Why I blog?
Why I blog?
Pushing myself through the doorway
When I was younger, the one question I hated most in the world was, “What do you want to be when you grow up?” I have always envied those who knew, from a young age, what they wanted to be. From the outside in, it looked as though someone whispered in their ears as to their future jobs and they hit the ground running—in second grade, nonetheless. That has never been me. My mother called me an independent, free-spirit. Instead of preschool, I did gymnastics because the teacher said I had too much energy and already knew what I needed to know for kindergarten. I never wanted to be married, have kids or settle down. When I met Adam, he changed my heart and less than five months later we were engaged. Now, 12 years later with four kids, a one-eyed cat and a home on wheels, I’m back as a little girl wondering what I want to be when I grow up. My kids are all entering school and, after 10 years of being a full-time mom with babies at home, I’m freaking out!
“Idle hands are the devil’s work.” This phrase has always haunted me. My husband says I don’t know how to rest and that being still is like having coffee with no caffeine…don’t even get me started!! Why would I waste hours of my day lounging and watching reality TV when I could get something done, check something off my list, and feel accomplished with my day. That’s how motherhood worked for me—places needed to be explored, things needed to be learned, and common sense needed to be taught. Don’t get me wrong—my job is far from over, but now I will have many hours of freedom and you can only clean 350 ft.² so many times. After sharing my anxiety with a dear friend, she asked me, “ What do you want to do with your life?” Without hesitation, I quickly blurted out, “I just want to encourage people through my failures.” But that’s not the job, is it?
Here on this blog, I will start. I will share the life lessons I have learned, I am currently learning, or am too thick-headed to grasp yet. I will share stories of those who inspire, challenge and move my heart to new perspectives and new understandings (Want to share? I’m all ears). I will give you a sneak peek into tiny-living in less than 350 sqft. with four kids, the challenge of choosing joy as a pessimist, and how we find adventure in the everyday. I hope you will laugh with us when we fail gloriously, dance along when as we have adventures, but most of all, I hope you feel encouraged that you are not alone, that your voice matters, and recognize that we can all learn from each other if we are looking for the lesson.
P.S. If you see a job posting for an over-caffeinated woman who keeps it real and likes to encourage, let me know!

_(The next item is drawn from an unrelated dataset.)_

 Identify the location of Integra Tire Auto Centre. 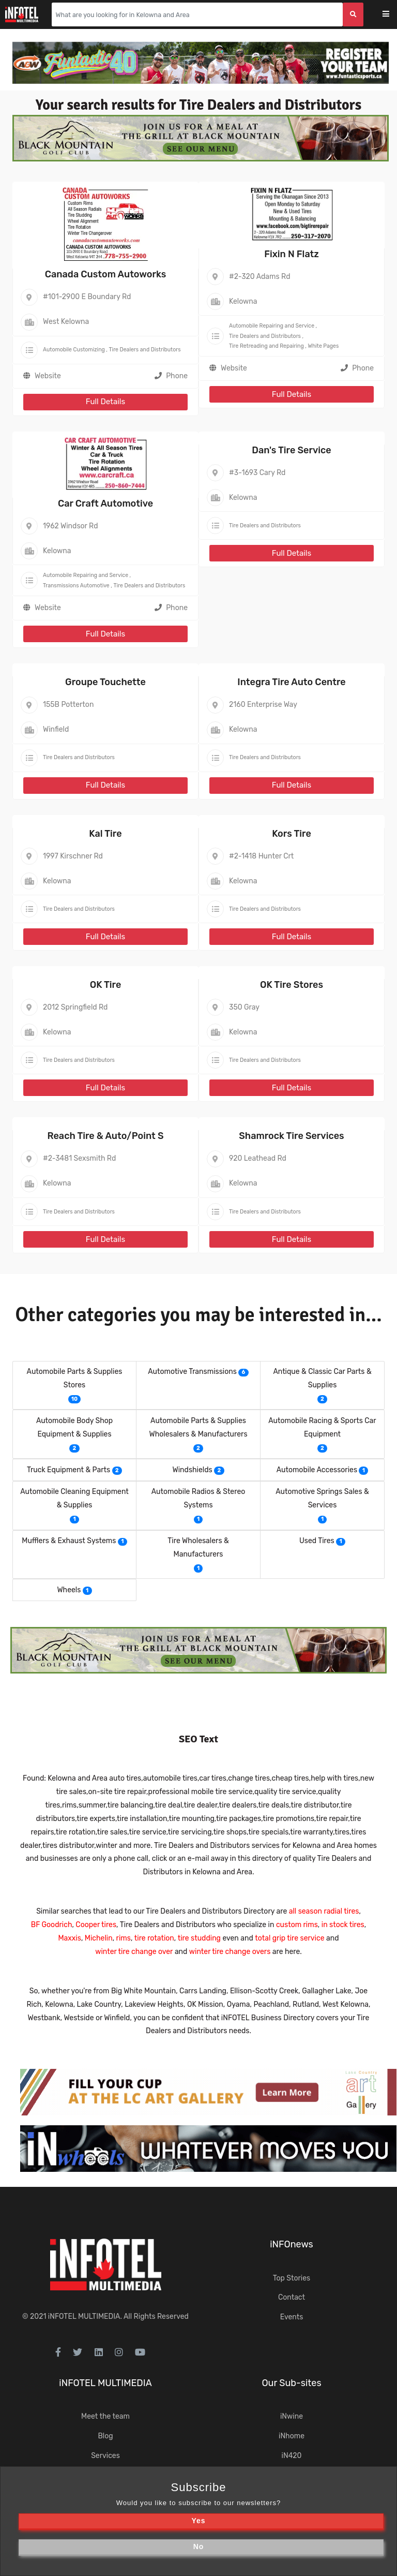 (291, 682).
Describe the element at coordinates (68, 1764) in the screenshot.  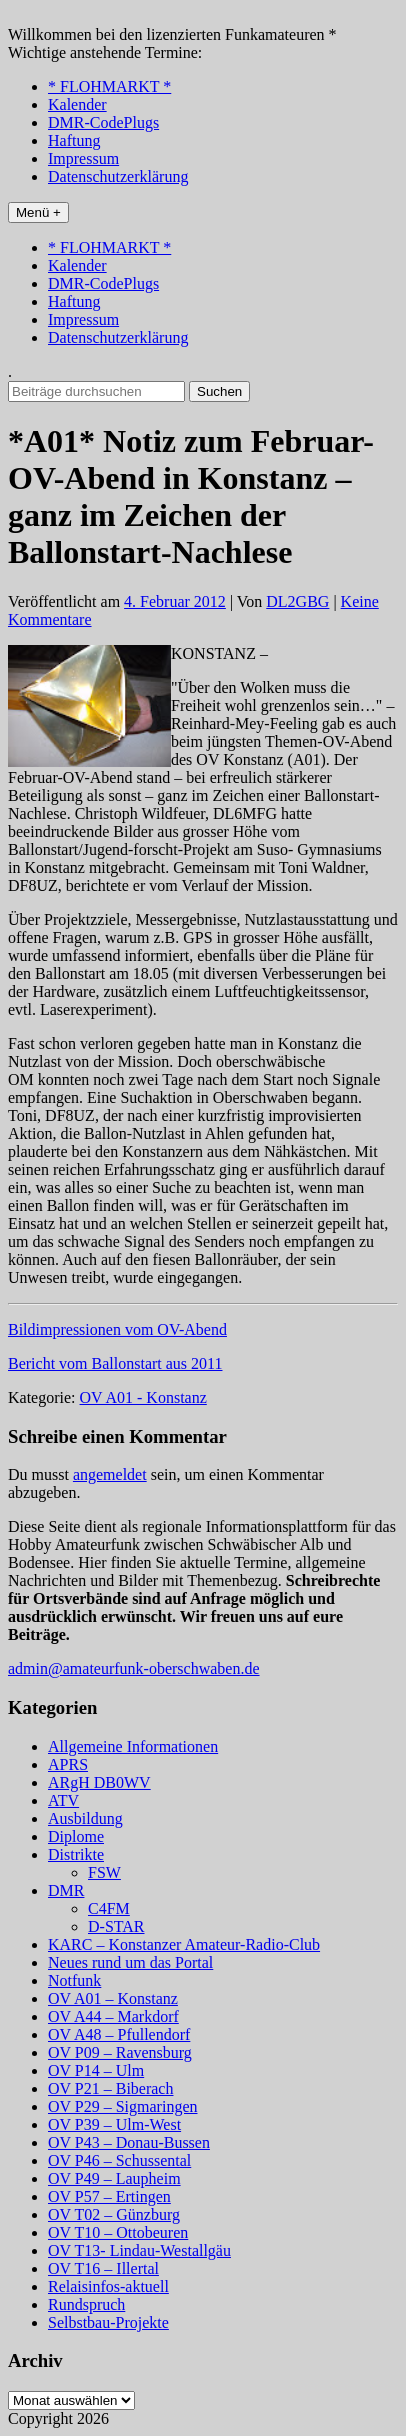 I see `APRS` at that location.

“You’ll learn, as you get older
that rules are made to be broken. Be bold enough to live life on your terms, and never, ever apologize for it. Go against the grain, refuse to conform, take the road less traveled instead of the well-beaten path. Laugh in the face of adversity, and leap before you look. Dance as though EVERYBODY is watching. March to the beat of your own drummer. And stubbornly refuse to fit in.”